The Cliburn Competition has Fort Worth feeling artsy.
For those who missed my city's numerous press releases, the Van Cliburn International Piano Competition is a quadrennial event that showcases the future of classical pianists. The world’s top 18–30-year-old pianists gather in my city and perform before live and worldwide streaming audiences.
One of the unique aspects of the Cliburn competition is that the organizers house the visiting pianists in local homes during the event. Many neighborhoods have a competitor staying in them. While you don't necessarily see them when you're out walking the dog, you know they're there. (Every host family is loaned a Steinway grand piano, the same instrument used in the Cliburn, so that the competitors can practice.) Rover and his companion human might hear some next-level music through the window of a house down the street. The Russian/Israeli pianist becomes our neighborhood competitor. Most of us are homers and we're cheering for our local kid.
I tend to drop the arts into one big bucket, a different bucket from my sports bucket or my business bucket. Although I recognize the differences between the creative arts, I typically see writers, painters, musicians, and filmmakers as kindred spirits. Like fiction writers, these other art practitioners harness their creative energies to make fresh and new things. We all use our talents to entertain and to comment, directly or indirectly, on the world around us. When we are at our best, we unite people across a spectrum of humanity.
I've been forced to rethink my position on concert pianists. I might need to move them to my athletic bucket.
This none-too-deep thought should have occurred to me before. The competitors, after all, are performing another composer's work. But each of them is creating. The Dallas Morning News's review of Vitaly Starikov's performance (our local guy) noted that [i]n addition to fastidious attention to dynamic and coloristic nuances, he demonstrated the magic that can come of stretching and contracting rhythms, lingering over melodic high points and poignant harmonies.”
As a non-musician, I don't pretend to understand everything in that sentence. My takeaway is that Vitaly is doing more than hitting the notes Chopin scribbled down. He is creating.
Painters might scrape away and paint over. Writers can Find and Replace. We get the ability to edit our work. Not so with the piano benches at the Cliburn.
There is a hair-breadths difference between a great and a good performance, between an advancing recital and a return flight home. The immediacy of performance art made it seem more akin to athletes.

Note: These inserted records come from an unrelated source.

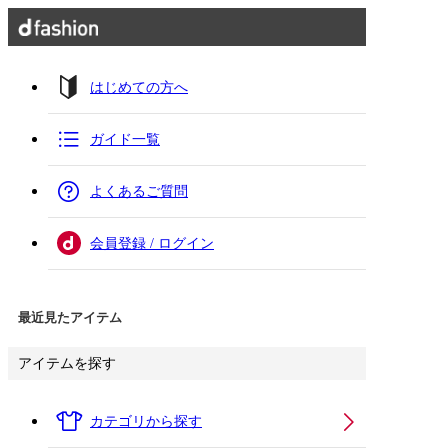
はじめての方へ
ガイド一覧
よくあるご質問
会員登録 / ログイン
最近見たアイテム
アイテムを探す
カテゴリから探す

The local college baseball team's season ended abruptly in the NCAA tournament. In the moment, the excellent season melted away. Pitchers missed the strike zone or alternately found too much of it. Accomplished hitters missed the ball at critical times. Well-practiced skills that had been honed throughout the season failed under the pressure of the NCAA tournament. Both baseball and piano competitions were co-occurring. It was hard not to see the parallel.
But on the other hand, ball players are competing directly against their opponent. The pianists were playing their best, hoping that their individual efforts would be judged among the best. And that seems comparable to our efforts. When I craft a story for submission to an anthology, I’m not really competing against Rob Lopresti or the other submitters. I’m submitting my best work and hoping it's deemed worthy of inclusion. If Rob's ends up in and mine out, I don't see it as a competition between us.
But maybe we should. Consider this modest proposal. The next time Michael Bracken assembles an anthology, perhaps rather than submitting our 12-point Times New Roman, double-spaced work, we could read it to a live-streaming audience. As Michael judges, Stacy Woodson might offer hushed-voice commentary and insider analysis.
"He confused ‘blond’ and ‘blonde.’ That could be a fatal error. Michael feels very strongly about blondes."
"Clearly, to stay under the word limit, she elected to tell rather than show," Stacy offered disapprovingly.
As we read, submitters might close our eyes, sway back and forth, and occasionally throw our heads back for emphasis, like the piano competitors. The anticipation might build through quarter, semi, and final rounds with eliminations along the way. The downside, of course, is that having heard the selected stories read three times, no one may want to buy the anthology.
And that's a problem. I might need to keep thinking through this concept. But Vitaly is about to play a Mozart piano concerto backed by the Fort Worth Symphony Orchestra as part of the semi-finals. I've got a live stream to watch.